▶ Exercise brief
Leaving out any pictures, print the entries that follow exactly as they stand.

▶ Supplied data
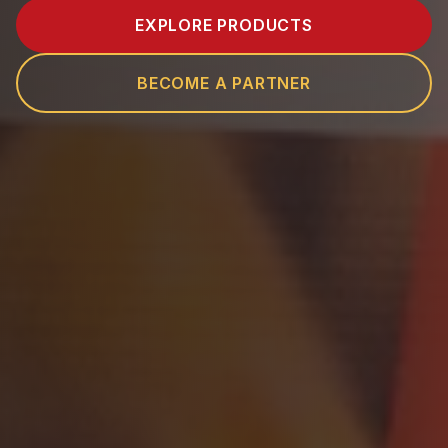
EXPLORE PRODUCTS
BECOME A PARTNER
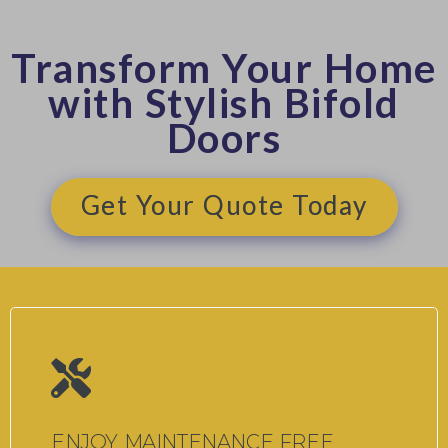
Transform Your Home
with Stylish Bifold
Doors
Get Your Quote Today
ENJOY MAINTENANCE FREE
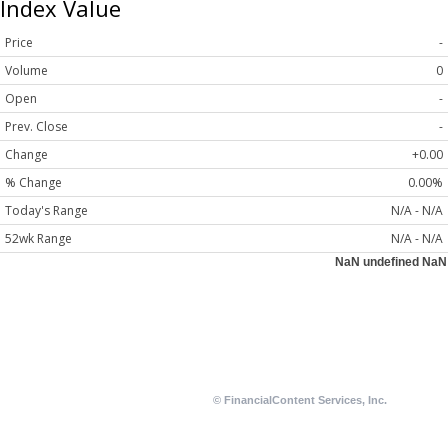
Index Value
Price
-
Volume
0
Open
-
Prev. Close
-
Change
+0.00
% Change
0.00%
Today's Range
N/A - N/A
52wk Range
N/A - N/A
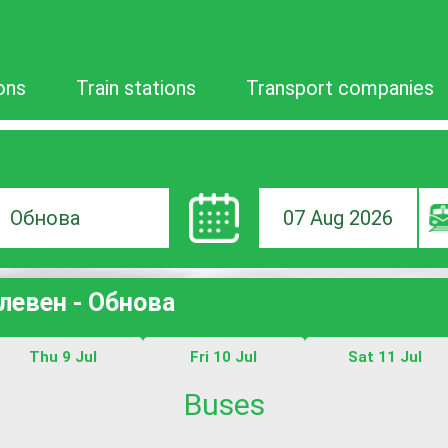
ons
Train stations
Transport companies
07 Aug 2026
ion
Плевен - Обнова
Thu 9 Jul
Fri 10 Jul
Sat 11 Jul
Buses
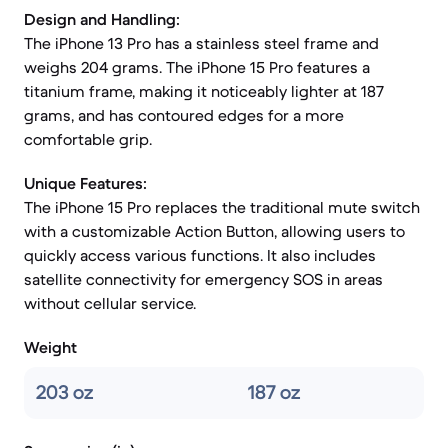
Design and Handling:
The iPhone 13 Pro has a stainless steel frame and
weighs 204 grams. The iPhone 15 Pro features a
titanium frame, making it noticeably lighter at 187
grams, and has contoured edges for a more
comfortable grip.
Unique Features:
The iPhone 15 Pro replaces the traditional mute switch
with a customizable Action Button, allowing users to
quickly access various functions. It also includes
satellite connectivity for emergency SOS in areas
without cellular service.
Weight
203 oz
187 oz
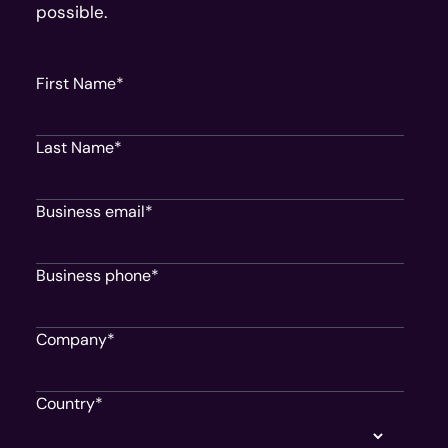
possible.
First Name
*
Last Name
*
Business email
*
Business phone
*
Company
*
Country
*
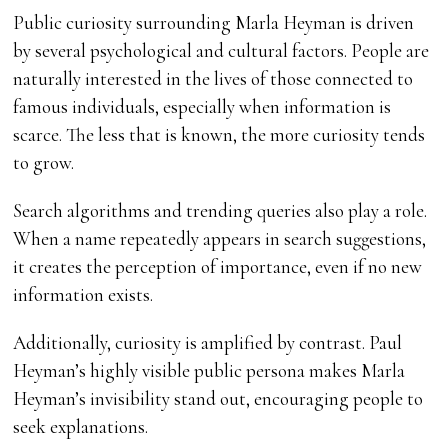
Public curiosity surrounding Marla Heyman is driven
by several psychological and cultural factors. People are
naturally interested in the lives of those connected to
famous individuals, especially when information is
scarce. The less that is known, the more curiosity tends
to grow.
Search algorithms and trending queries also play a role.
When a name repeatedly appears in search suggestions,
it creates the perception of importance, even if no new
information exists.
Additionally, curiosity is amplified by contrast. Paul
Heyman’s highly visible public persona makes Marla
Heyman’s invisibility stand out, encouraging people to
seek explanations.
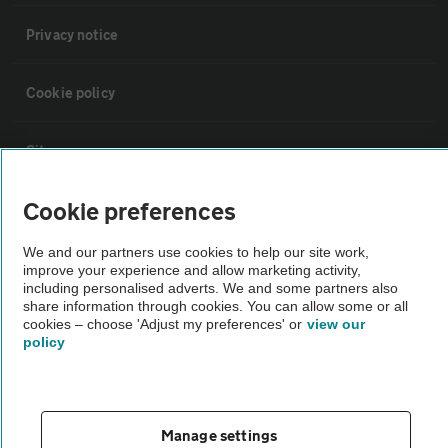
Privacy notice
Cookie policy
Sitemap
Cookie preferences
Vehicle Inspections
We and our partners use cookies to help our site work,
improve your experience and allow marketing activity,
The AA recommends an AA Cars Vehicle Inspection before purchase.
including personalised adverts. We and some partners also
Not all cars are mechanically checked by the AA.
share information through cookies. You can allow some or all
cookies – choose 'Adjust my preferences' or
view our
policy
Vehicle Inspection
theAA.com
Manage settings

▶ Problem solution
EXPLORE PRODUCTS
BECOME A PARTNER
Transform Your Home
with Stylish Bifold
Doors
Get Your Quote Today
ENJOY MAINTENANCE FREE
Index Value
Price
-
Volume
0
Open
-
Prev. Close
-
Change
+0.00
% Change
0.00%
Today's Range
N/A - N/A
52wk Range
N/A - N/A
ons
Train stations
Transport companies
07 Aug 2026
ion
Плевен - Обнова
Thu 9 Jul
Fri 10 Jul
Sat 11 Jul
Buses
Design and Handling:
The iPhone 13 Pro has a stainless steel frame and
weighs 204 grams. The iPhone 15 Pro features a
titanium frame, making it noticeably lighter at 187
grams, and has contoured edges for a more
comfortable grip.
Unique Features:
The iPhone 15 Pro replaces the traditional mute switch
with a customizable Action Button, allowing users to
quickly access various functions. It also includes
satellite connectivity for emergency SOS in areas
without cellular service.
Weight
203 oz
187 oz
possible.
First Name
*
Last Name
*
Business email
*
Business phone
*
Company
*
Country
*
Public curiosity surrounding Marla Heyman is driven
by several psychological and cultural factors. People are
naturally interested in the lives of those connected to
famous individuals, especially when information is
scarce. The less that is known, the more curiosity tends
to grow.
Search algorithms and trending queries also play a role.
When a name repeatedly appears in search suggestions,
it creates the perception of importance, even if no new
information exists.
Additionally, curiosity is amplified by contrast. Paul
Heyman’s highly visible public persona makes Marla
Heyman’s invisibility stand out, encouraging people to
seek explanations.
Privacy notice
Cookie policy
Sitemap
Cookie preferences
Vehicle Inspections
We and our partners use cookies to help our site work,
improve your experience and allow marketing activity,
The AA recommends an AA Cars Vehicle Inspection before purchase.
including personalised adverts. We and some partners also
Not all cars are mechanically checked by the AA.
share information through cookies. You can allow some or all
cookies – choose 'Adjust my preferences' or
view our
policy
Vehicle Inspection
theAA.com
Manage settings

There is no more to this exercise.